Source data:
*** Block opens ***

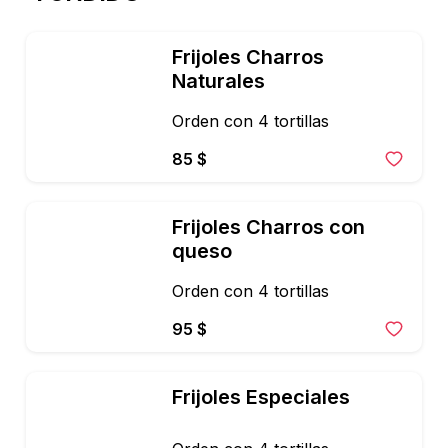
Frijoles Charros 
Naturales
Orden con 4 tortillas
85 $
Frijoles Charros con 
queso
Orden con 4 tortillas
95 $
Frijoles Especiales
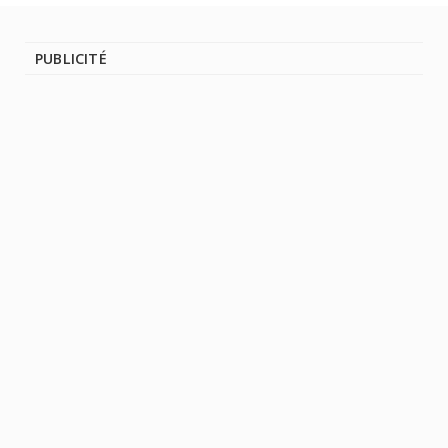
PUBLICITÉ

*** Block closes ***
*** Block opens ***

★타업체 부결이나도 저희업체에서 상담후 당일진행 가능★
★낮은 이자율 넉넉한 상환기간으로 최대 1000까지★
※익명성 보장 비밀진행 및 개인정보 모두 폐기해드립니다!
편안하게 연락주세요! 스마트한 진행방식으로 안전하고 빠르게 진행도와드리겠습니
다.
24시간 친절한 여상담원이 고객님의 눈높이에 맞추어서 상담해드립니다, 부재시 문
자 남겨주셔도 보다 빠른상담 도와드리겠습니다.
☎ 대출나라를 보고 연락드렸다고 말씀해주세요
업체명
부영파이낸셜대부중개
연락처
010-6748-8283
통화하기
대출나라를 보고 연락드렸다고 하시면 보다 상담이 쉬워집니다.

*** Block closes ***

### DIRECTIONS
Copy every line of the data that carries the word "Charros".

### TASK ANSWER
Frijoles Charros 
Frijoles Charros con 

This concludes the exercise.